You should just return the top-N instead. That is what lucene is designed to do.

The point is that there's room for significant improvement around how _uid is handled. I was trying to show what the overhead is -- and on my test data on my laptop, it's about 6x. If a reasonable way to improve this can be found, everyone wins.

rmuir commented 8 years ago

Well, lucene just isn't designed to return 14k documents, and by the way docvalues aren't designed for that either. for such huge numbers then a database is a better solution, as it is designed for those use cases.

Just like you wouldn't move your house with a sports car: its a faster vehicle, but its gonna be slower overall.
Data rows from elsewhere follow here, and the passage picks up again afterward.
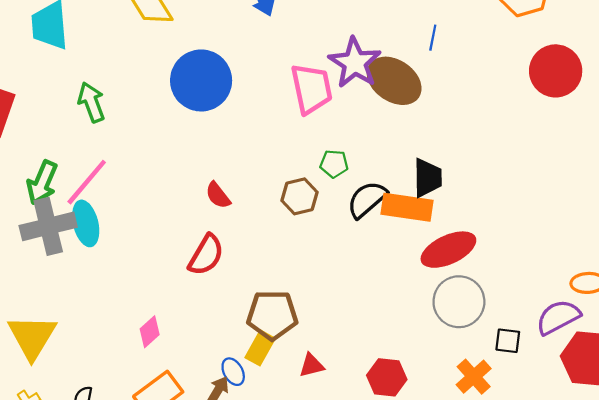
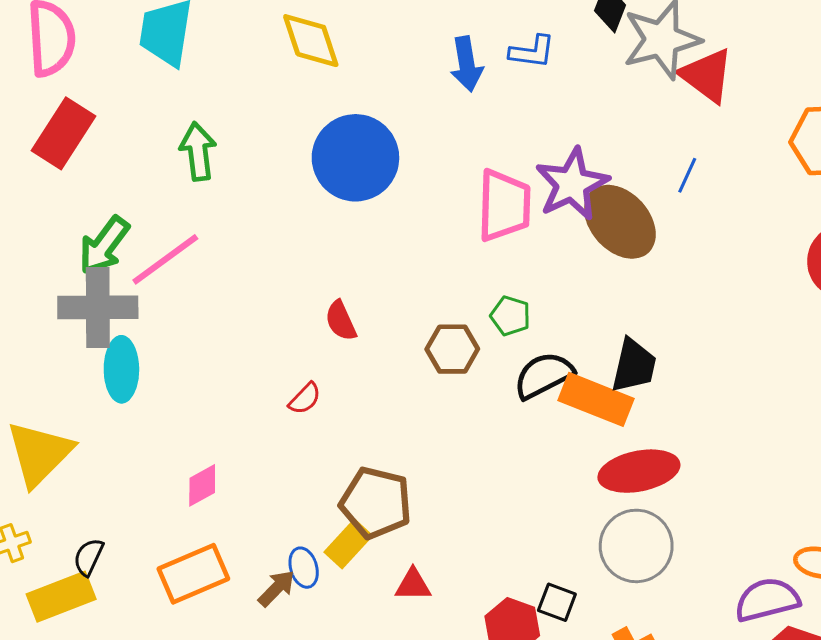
cyan ellipse: (86, 223) -> (121, 369), moved
red semicircle: (206, 255) -> (305, 399), size x0.6
black square: (508, 341) -> (557, 602), moved

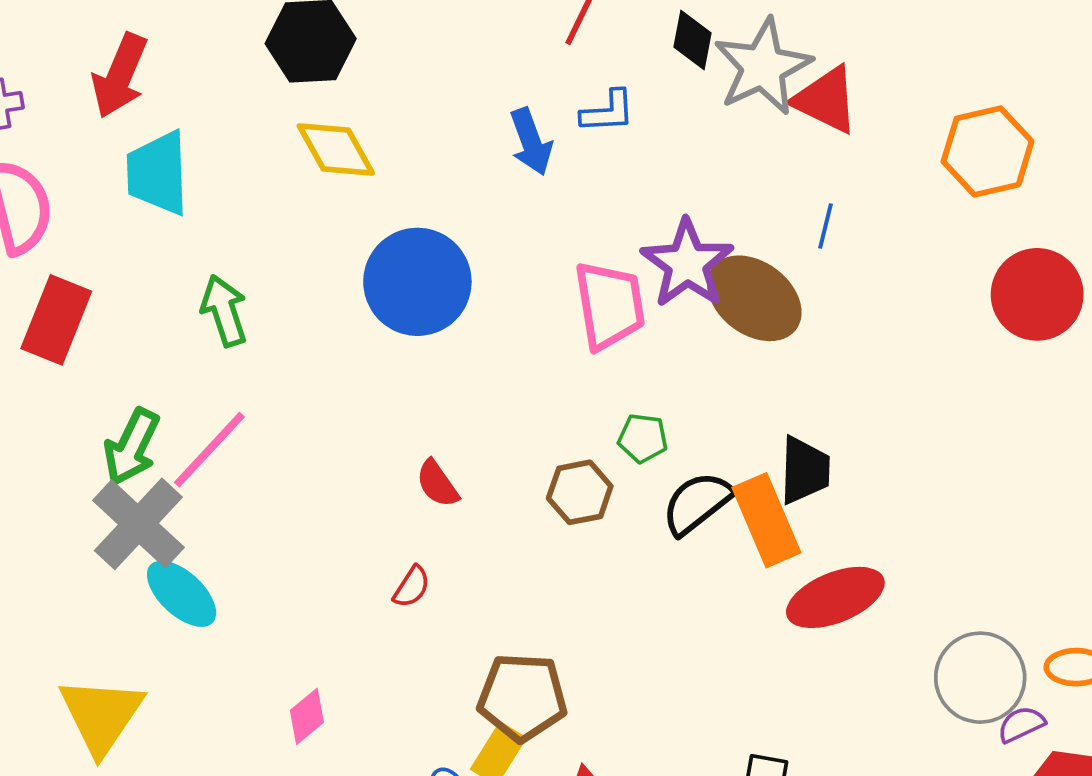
gray cross: (98, 307) -> (138, 524), turned -36
cyan ellipse: (121, 369) -> (182, 594), turned -36
orange rectangle: (596, 399) -> (766, 520), turned 56
gray circle: (636, 546) -> (980, 678), moved
purple semicircle: (767, 600) -> (1021, 724), size x0.6

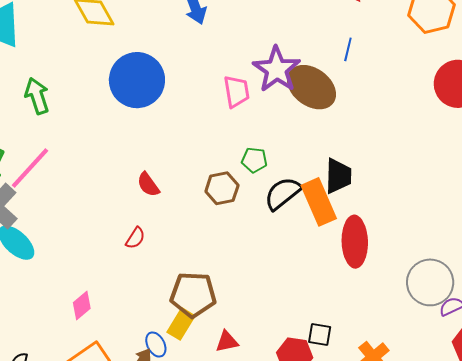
pink trapezoid: (610, 305) -> (237, 91), size x0.7
red ellipse: (835, 597) -> (355, 242), turned -69

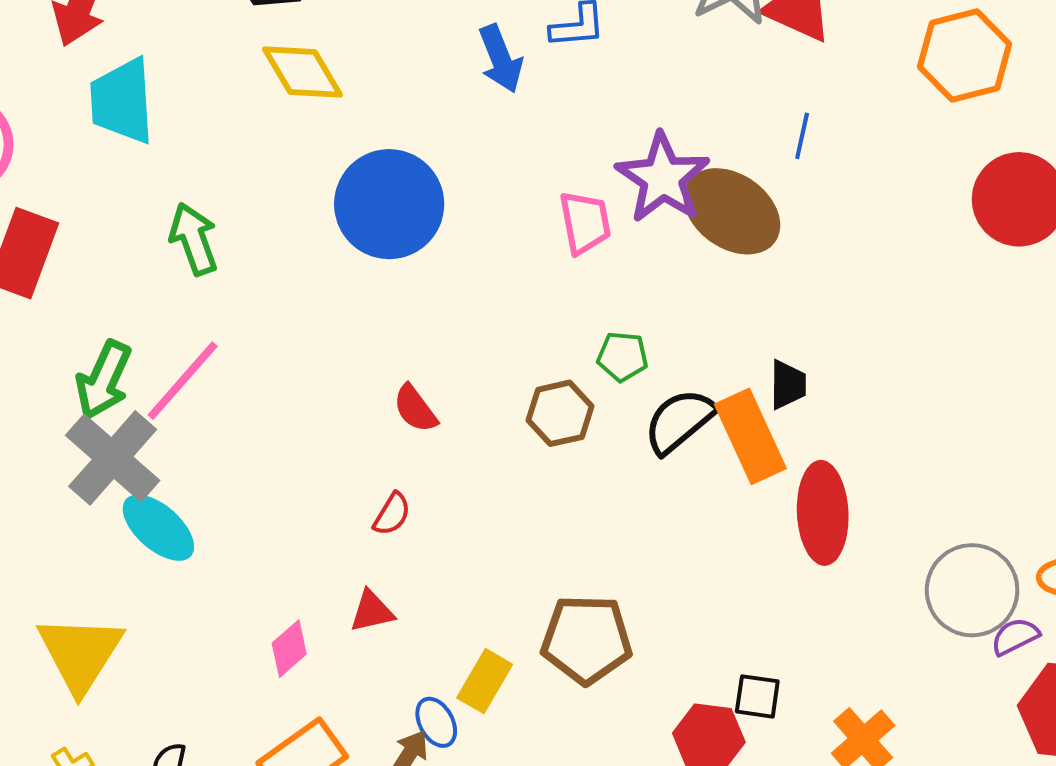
black trapezoid: (338, 176) -> (788, 385), size x0.7
brown pentagon: (193, 295) -> (587, 639), moved
red triangle: (227, 342) -> (372, 611), moved

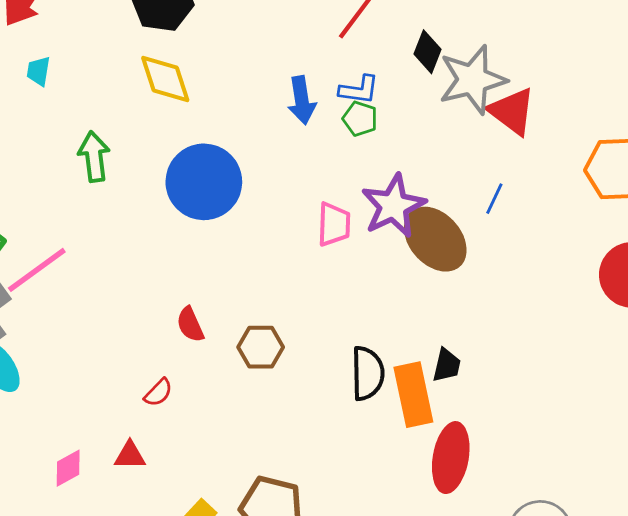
cyan trapezoid: (122, 101) -> (38, 71), size x0.5
green arrow: (194, 239) -> (94, 157), moved
green pentagon: (622, 357) -> (360, 119), moved
brown hexagon: (560, 413) -> (261, 347), moved
black semicircle: (679, 421) -> (368, 373), turned 116

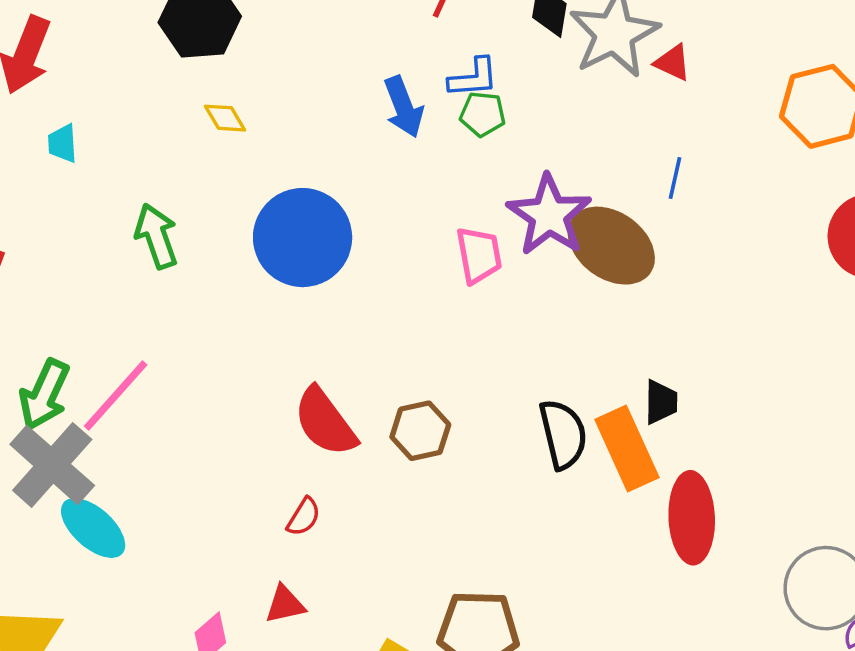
yellow diamond: (165, 79) -> (225, 118), size x0.6
red triangle: (512, 111) -> (673, 63), size x0.6
red semicircle: (190, 325) -> (325, 422), size x1.6

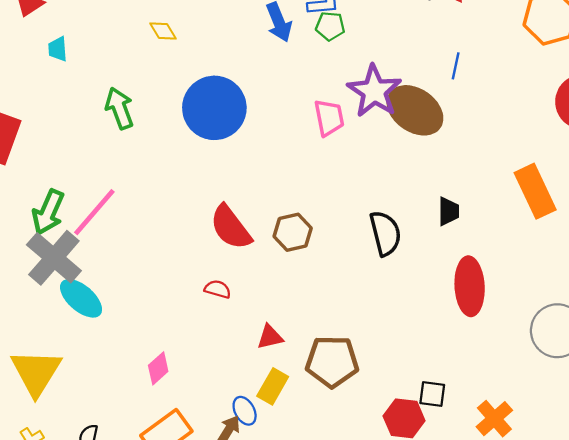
orange rectangle: (627, 448) -> (535, 191), moved
red semicircle: (304, 517) -> (218, 289), turned -105
red triangle: (285, 604) -> (270, 337), moved

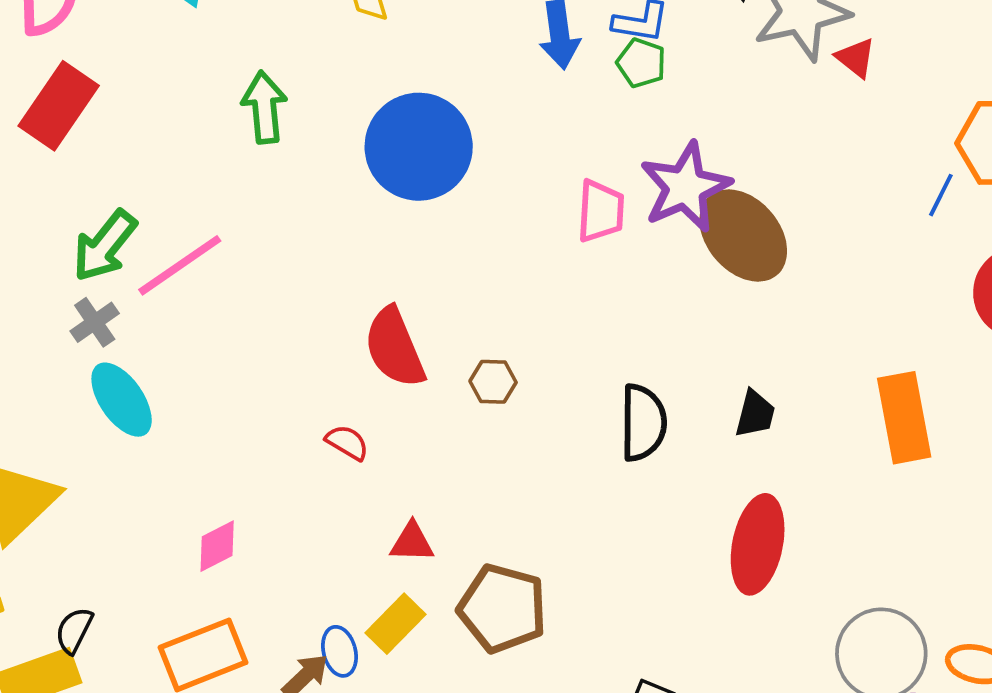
blue line: (456, 66) -> (941, 195), moved
brown hexagon: (293, 232) -> (493, 382), size x0.7
gray cross: (54, 258) -> (95, 322), size x0.5

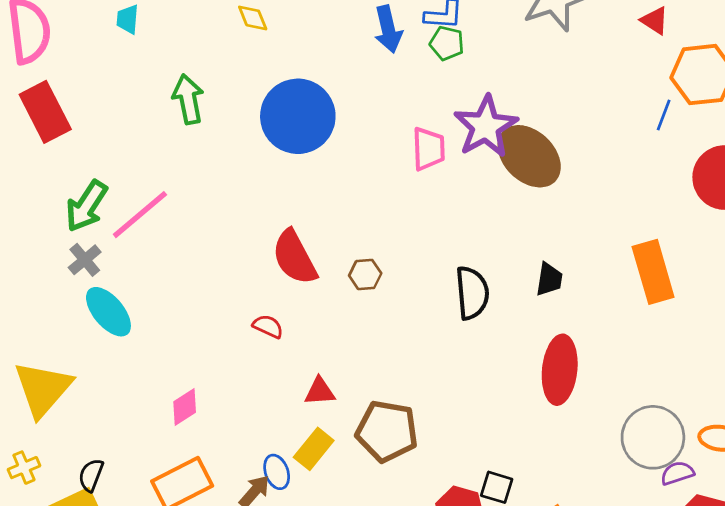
red triangle: (856, 58) -> (655, 21), moved
red rectangle: (59, 106) -> (45, 112), turned -56

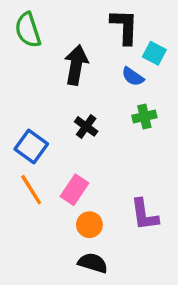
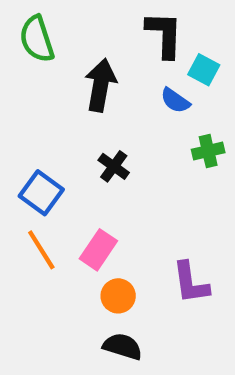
green cross: (144, 117) -> (208, 151), moved

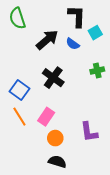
cyan square: (204, 70) -> (95, 33), turned 32
black arrow: (101, 85) -> (47, 40), turned 40
blue semicircle: (175, 100) -> (73, 44), moved
black cross: (114, 166) -> (53, 78), size x1.5

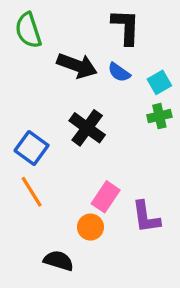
cyan square: (95, 33) -> (159, 82), moved
black arrow: (47, 40) -> (77, 66), turned 60
pink rectangle: (46, 117) -> (106, 197), moved
black semicircle: (57, 162) -> (59, 261), moved

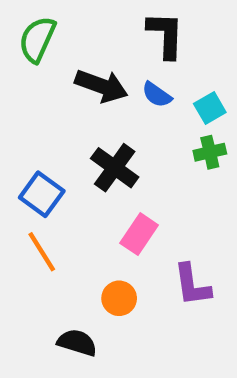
green semicircle: (28, 30) -> (37, 39), turned 42
pink rectangle: (106, 197) -> (139, 234), moved

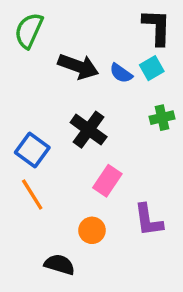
black L-shape: (166, 35) -> (157, 27), moved
cyan square: (210, 108) -> (152, 68), moved

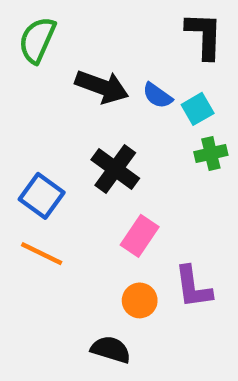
cyan square: (152, 68) -> (198, 109), moved
orange line: (32, 194) -> (42, 254), turned -32
orange circle: (92, 230) -> (140, 300), moved
black semicircle: (60, 264) -> (111, 349), moved

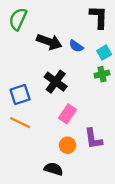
cyan square: (198, 109) -> (104, 53), moved
blue square: (42, 196) -> (20, 95), turned 36

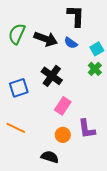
black L-shape: (99, 17) -> (76, 16), moved
green semicircle: (18, 19) -> (17, 34), moved
green cross: (102, 74) -> (95, 69), turned -32
orange line: (20, 123) -> (16, 128), moved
eeeebbbbrrrr commented 8 years ago

Just like you wouldn't move your house with a sports car: its a faster vehicle, but its gonna be slower overall.

I don't know how this is relevant.

If y'all make progress towards improving _uid in whatever way, I'd be happy to help test and benchmark changes.

shamak commented 8 years ago

Hey, I stumbled upon this issue while I was trying to do something similar in Elasticsearch. I aimed (ambitiously) to retrieve ~1million documents in under 1 second based on a simple filter query. I noticed the unzipping of the '_id' field was taking a while (~8seconds) using the hot_threads API:

org.apache.lucene.store.NIOFSDirectory$NIOFSIndexInput.readInternal(NIOFSDirectory.java:179)
org.apache.lucene.store.BufferedIndexInput.refill(BufferedIndexInput.java:342)
org.apache.lucene.store.BufferedIndexInput.readByte(BufferedIndexInput.java:54)
org.apache.lucene.store.DataInput.readVInt(DataInput.java:122)
org.apache.lucene.store.BufferedIndexInput.readVInt(BufferedIndexInput.java:221)
org.apache.lucene.codecs.compressing.CompressingStoredFieldsReader.visitDocument(CompressingStoredFieldsRe
der.java:249) org.apache.lucene.index.SegmentReader.document(SegmentReader.java:335)
org.elasticsearch.search.fetch.FetchPhase.loadStoredFields(FetchPhase.java:427)
org.elasticsearch.search.fetch.FetchPhase.createSearchHit(FetchPhase.java:219)
org.elasticsearch.search.fetch.FetchPhase.execute(FetchPhase.java:184)
org.elasticsearch.search.SearchService.executeFetchPhase(SearchService.java:401)
org.elasticsearch.search.action.SearchServiceTransportAction$SearchQueryFetchTransportHandler.messageReceived(SearchServiceTransportAction.java:833)
org.elasticsearch.search.action.SearchServiceTransportAction$SearchQueryFetchTransportHandler.messageReceived(SearchServiceTransportAction.java:824)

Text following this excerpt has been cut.